Department of Genetics, Université Paris Descartes, Unité Institut National de la Santé et de la Recherche Médicale, Hôpital Necker Enfants Malades, Paris, France.
Am J Hum Genet. 2011 Jul 15;89(1):7-14. doi: 10.1016/j.ajhg.2011.05.012. Epub 2011 Jun 16.
Geleophysic (GD) and acromicric dysplasia (AD) belong to the acromelic dysplasia group and are both characterized by severe short stature, short extremities, and stiff joints. Although AD has an unknown molecular basis, we have previously identified ADAMTSL2 mutations in a subset of GD patients. After exome sequencing in GD and AD cases, we selected fibrillin 1 (FBN1) as a candidate gene, even though mutations in this gene have been described in Marfan syndrome, which is characterized by tall stature and arachnodactyly. We identified 16 heterozygous FBN1 mutations that are all located in exons 41 and 42 and encode TGFβ-binding protein-like domain 5 (TB5) of FBN1 in 29 GD and AD cases. Microfibrillar network disorganization and enhanced TGFβ signaling were consistent features in GD and AD fibroblasts. Importantly, a direct interaction between ADAMTSL2 and FBN1 was demonstrated, suggesting a disruption of this interaction as the underlying mechanism of GD and AD phenotypes. Although enhanced TGFβ signaling caused by FBN1 mutations can trigger either Marfan syndrome or GD and AD, our findings support the fact that TB5 mutations in FBN1 are responsible for short stature phenotypes.

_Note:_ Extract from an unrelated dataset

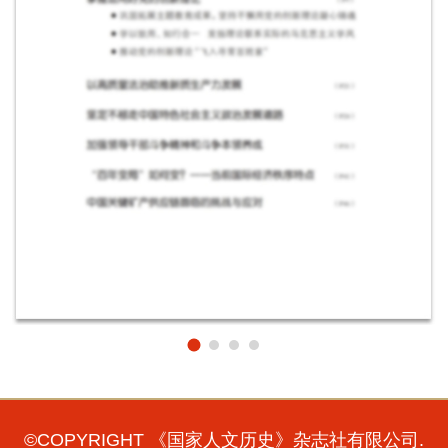
©COPYRIGHT 《国家人文历史》杂志社有限公司.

Geleophysic (GD) 和肢端矮小症 (AD) 属于肢端矮小症群,均具有严重的身材矮小、四肢短小和关节僵硬的特点。虽然 AD 的分子基础尚不清楚,但我们之前在一部分 GD 患者中发现了 ADAMTSL2 突变。在对 GD 和 AD 病例进行外显子组测序后,我们选择原纤维蛋白 1 (FBN1) 作为候选基因,尽管该基因的突变已在马凡综合征中描述,其特征为身材高大和蜘蛛指(趾)。我们在 29 例 GD 和 AD 病例中发现了 16 个杂合 FBN1 突变,均位于外显子 41 和 42 中,编码 FBN1 的 TGFβ 结合蛋白样结构域 5 (TB5)。GD 和 AD 成纤维细胞的微纤维网络紊乱和 TGFβ 信号增强是一致的特征。重要的是,证明了 ADAMTSL2 和 FBN1 之间存在直接相互作用,提示这种相互作用的破坏是 GD 和 AD 表型的潜在机制。虽然 FBN1 突变引起的 TGFβ 信号增强可引发马凡综合征或 GD 和 AD,但我们的研究结果支持 FBN1 的 TB5 突变导致身材矮小表型的事实。